In announcing the Australia Government policy shift to describe East Jerusalem, the West Bank and Gaza as “occupied Palestinian territories”, the Albanese Government has sought to rely on support from international law. Occupation is a word picture. It is effective emotional communication. Does it have a sound legal basis?
Foreign Minister Penny Wong in Senate question time on 8 August 2023 referred to “UN Security Council resolutions which determine that the settlements ‘have no legal validity and constitute a violation of international law.” Presumably she was referring to UN Resolution 2334 passed in 2016 which called for Israel to cease all settlement activities in the occupied Palestinian territory, including East Jerusalem. It described Jewish settlement in the West Bank / Judea and Samaria as having no legal validity and as a flagrant violation under international law and a major obstacle to the achievement of the two-State solution and a just, lasting and comprehensive peace. (It also called generically for an end to acts of violence against civilians, including acts of terror, as well as all acts of provocation and destruction.)
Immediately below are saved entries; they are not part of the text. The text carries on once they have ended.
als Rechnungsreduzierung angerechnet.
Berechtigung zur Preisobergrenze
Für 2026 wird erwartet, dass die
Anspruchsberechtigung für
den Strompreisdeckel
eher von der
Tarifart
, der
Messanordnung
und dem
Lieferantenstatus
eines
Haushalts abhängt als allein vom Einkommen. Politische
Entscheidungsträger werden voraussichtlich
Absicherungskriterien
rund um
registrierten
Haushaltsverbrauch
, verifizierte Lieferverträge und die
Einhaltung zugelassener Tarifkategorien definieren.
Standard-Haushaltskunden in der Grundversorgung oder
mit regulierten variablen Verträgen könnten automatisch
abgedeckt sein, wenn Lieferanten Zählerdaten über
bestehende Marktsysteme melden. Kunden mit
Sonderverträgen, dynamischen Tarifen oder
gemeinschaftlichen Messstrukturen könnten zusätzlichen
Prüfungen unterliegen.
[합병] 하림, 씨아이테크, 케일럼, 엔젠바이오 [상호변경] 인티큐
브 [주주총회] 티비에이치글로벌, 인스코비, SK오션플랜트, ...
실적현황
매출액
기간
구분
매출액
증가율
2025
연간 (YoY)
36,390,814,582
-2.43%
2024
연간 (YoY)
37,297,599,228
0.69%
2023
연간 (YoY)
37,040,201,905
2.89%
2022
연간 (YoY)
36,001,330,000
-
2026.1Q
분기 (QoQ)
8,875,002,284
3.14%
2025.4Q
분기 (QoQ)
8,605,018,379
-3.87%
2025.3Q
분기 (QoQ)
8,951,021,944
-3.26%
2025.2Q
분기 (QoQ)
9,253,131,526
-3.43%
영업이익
Resolution 2334 was built explicitly on the back of a 2004 International Court of Justice advisory opinion, in which the ICJ decided that the Palestinians are accorded rights without a responsibility to stop the terror that emanates from within their midst, and Israel is accorded responsibility for Palestinian self-determination, without the right to defend her civilians against suicide/homicide bombings. Twenty democratic nations including Australia had asked the ICJ to decline to hear the case. A vice (not the only one) lay in the question being asked.
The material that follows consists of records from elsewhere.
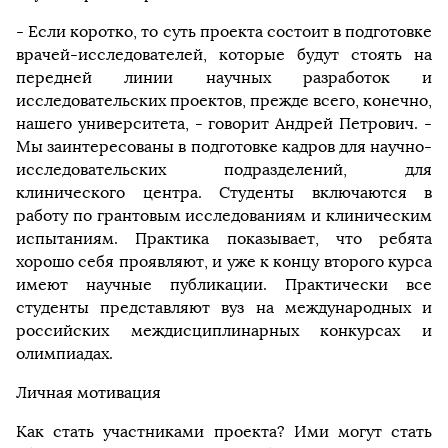
- Если коротко, то суть проекта состоит в подготовке
врачей-исследователей, которые будут стоять на
передней линии научных разработок и
исследовательских проектов, прежде всего, конечно,
нашего университета, - говорит Андрей Петрович. -
Мы заинтересованы в подготовке кадров для научно-
исследовательских подразделений, для
клинического центра. Студенты включаются в
работу по грантовым исследованиям и клиническим
испытаниям. Практика показывает, что ребята
хорошо себя проявляют, и уже к концу второго курса
имеют научные публикации. Практически все
студенты представляют вуз на международных и
российских междисциплинарных конкурсах и
олимпиадах.
Личная мотивация
Как стать участниками проекта? Ими могут стать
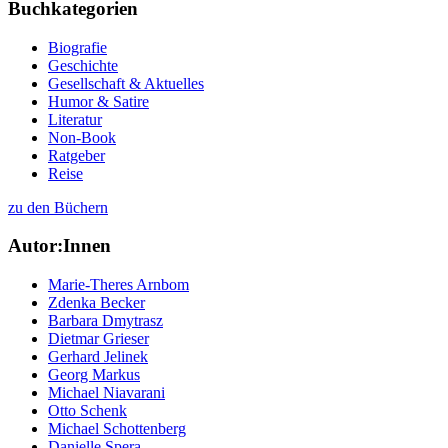
Buchkategorien
Biografie
Geschichte
Gesellschaft & Aktuelles
Humor & Satire
Literatur
Non-Book
Ratgeber
Reise
zu den Büchern
Autor:Innen
Marie-Theres Arnbom
Zdenka Becker
Barbara Dmytrasz
Dietmar Grieser
Gerhard Jelinek
Georg Markus
Michael Niavarani
Otto Schenk
Michael Schottenberg
Danielle Spera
The ICJ was asked by the General Assembly to assume that Israel was building a wall on Palestinian land and then asked to say whether – based on that assumption – the wall (mostly a fence and a security barrier designed to stop homicide bombings murdering Israeli civilians), was illegal. In our own legal system, putting up a barrier on someone else’s land without their permission is obviously wrong. So why ask such a rhetorical question?
The answer was and is politically obvious. It created yet another stick for the UN and nations less than friendly towards Israel to censure Israel with. Indeed, it has been so used.
Legally, however, the framing of the question meant that the Court was asked to rule on the actions of one party to a conflict without reference to the actions of the other party – hardly a fair or reasonable judicial process.
But what was the legal position when Israel began to occupy the West Bank / Judea and Samaria? Is the West Bank / Judea and Samaria: “Palestinian Territory”?
Pursuant to United Nations Security Council Resolution 242, Israel is entitled to occupy the territories taken in self-defence in 1967 until a just and lasting peace is achieved. Accordingly, Israel is not required to withdraw from any territory acquired in defending herself in the 1967 six-day war absent secure borders and until she can be assured that ordinary Israeli civilians can go about their lives free from threats or acts of force; noting that terrorist attacks have continued as recently as the week before the Australian policy change.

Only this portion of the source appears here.